§ Extracted page text data:
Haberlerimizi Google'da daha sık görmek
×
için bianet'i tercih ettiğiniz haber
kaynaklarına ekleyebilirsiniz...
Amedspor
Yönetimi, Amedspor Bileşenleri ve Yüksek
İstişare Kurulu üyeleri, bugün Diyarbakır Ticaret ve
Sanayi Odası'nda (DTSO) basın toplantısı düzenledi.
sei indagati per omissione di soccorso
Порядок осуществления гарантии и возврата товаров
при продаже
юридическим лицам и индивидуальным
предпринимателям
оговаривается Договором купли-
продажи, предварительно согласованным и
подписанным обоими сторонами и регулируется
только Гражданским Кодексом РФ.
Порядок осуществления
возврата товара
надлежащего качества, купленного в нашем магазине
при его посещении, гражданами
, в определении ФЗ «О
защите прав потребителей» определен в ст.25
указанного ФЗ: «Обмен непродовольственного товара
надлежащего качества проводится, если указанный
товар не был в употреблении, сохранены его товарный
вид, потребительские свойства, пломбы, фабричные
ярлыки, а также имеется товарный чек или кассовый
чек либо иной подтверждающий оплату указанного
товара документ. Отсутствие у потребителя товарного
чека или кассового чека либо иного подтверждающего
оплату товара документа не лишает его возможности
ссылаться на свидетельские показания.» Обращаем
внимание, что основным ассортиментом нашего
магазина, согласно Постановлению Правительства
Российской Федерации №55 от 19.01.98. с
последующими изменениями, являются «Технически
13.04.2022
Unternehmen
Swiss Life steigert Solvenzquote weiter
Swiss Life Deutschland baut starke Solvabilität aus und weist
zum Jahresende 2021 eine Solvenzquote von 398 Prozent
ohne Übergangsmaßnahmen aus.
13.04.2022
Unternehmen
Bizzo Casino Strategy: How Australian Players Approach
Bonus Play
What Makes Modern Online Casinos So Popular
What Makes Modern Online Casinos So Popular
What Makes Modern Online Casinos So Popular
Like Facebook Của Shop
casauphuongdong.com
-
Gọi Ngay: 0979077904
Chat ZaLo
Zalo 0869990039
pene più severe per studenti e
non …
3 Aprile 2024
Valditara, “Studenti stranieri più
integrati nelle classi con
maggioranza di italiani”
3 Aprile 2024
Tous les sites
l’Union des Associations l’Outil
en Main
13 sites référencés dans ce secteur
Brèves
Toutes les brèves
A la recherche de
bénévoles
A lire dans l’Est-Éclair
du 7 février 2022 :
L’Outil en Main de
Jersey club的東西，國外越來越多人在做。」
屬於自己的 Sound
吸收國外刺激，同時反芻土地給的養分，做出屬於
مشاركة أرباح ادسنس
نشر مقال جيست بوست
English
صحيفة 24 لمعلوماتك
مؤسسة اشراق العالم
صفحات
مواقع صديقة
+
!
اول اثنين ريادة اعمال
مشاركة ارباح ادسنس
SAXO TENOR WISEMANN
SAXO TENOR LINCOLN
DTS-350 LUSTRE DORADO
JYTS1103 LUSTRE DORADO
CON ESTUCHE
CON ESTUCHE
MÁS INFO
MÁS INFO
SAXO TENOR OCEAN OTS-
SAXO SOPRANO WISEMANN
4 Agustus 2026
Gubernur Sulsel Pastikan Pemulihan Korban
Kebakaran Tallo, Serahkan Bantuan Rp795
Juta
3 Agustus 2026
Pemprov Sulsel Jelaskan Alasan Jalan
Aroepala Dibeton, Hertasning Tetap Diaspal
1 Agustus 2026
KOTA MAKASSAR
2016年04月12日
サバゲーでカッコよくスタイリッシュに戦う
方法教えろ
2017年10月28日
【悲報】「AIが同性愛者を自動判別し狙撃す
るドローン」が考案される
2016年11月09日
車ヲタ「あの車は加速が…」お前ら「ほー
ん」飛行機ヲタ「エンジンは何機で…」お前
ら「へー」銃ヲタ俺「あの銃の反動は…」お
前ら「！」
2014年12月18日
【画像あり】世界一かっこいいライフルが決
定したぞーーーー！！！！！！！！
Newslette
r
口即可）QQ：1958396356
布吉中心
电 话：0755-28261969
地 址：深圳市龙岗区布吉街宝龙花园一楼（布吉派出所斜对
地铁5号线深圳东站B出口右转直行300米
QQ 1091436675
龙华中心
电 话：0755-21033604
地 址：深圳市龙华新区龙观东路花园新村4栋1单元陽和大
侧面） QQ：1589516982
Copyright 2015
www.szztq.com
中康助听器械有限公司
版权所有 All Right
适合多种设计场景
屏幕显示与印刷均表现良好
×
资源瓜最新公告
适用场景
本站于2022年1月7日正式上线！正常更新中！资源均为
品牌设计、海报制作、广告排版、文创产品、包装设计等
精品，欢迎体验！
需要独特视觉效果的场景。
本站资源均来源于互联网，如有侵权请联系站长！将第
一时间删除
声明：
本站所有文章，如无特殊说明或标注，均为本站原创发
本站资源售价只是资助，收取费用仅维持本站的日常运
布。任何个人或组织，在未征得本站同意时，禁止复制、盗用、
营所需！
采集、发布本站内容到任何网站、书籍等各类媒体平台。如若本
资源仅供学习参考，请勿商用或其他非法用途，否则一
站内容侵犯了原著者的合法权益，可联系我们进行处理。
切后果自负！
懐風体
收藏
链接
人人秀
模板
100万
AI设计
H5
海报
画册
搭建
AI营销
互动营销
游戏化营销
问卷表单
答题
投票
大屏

§ Exercise details:
Look through the entries above and report each line where the string "Swiss" occurs.

§ Reply:
Swiss Life steigert Solvenzquote weiter
Swiss Life Deutschland baut starke Solvabilität aus und weist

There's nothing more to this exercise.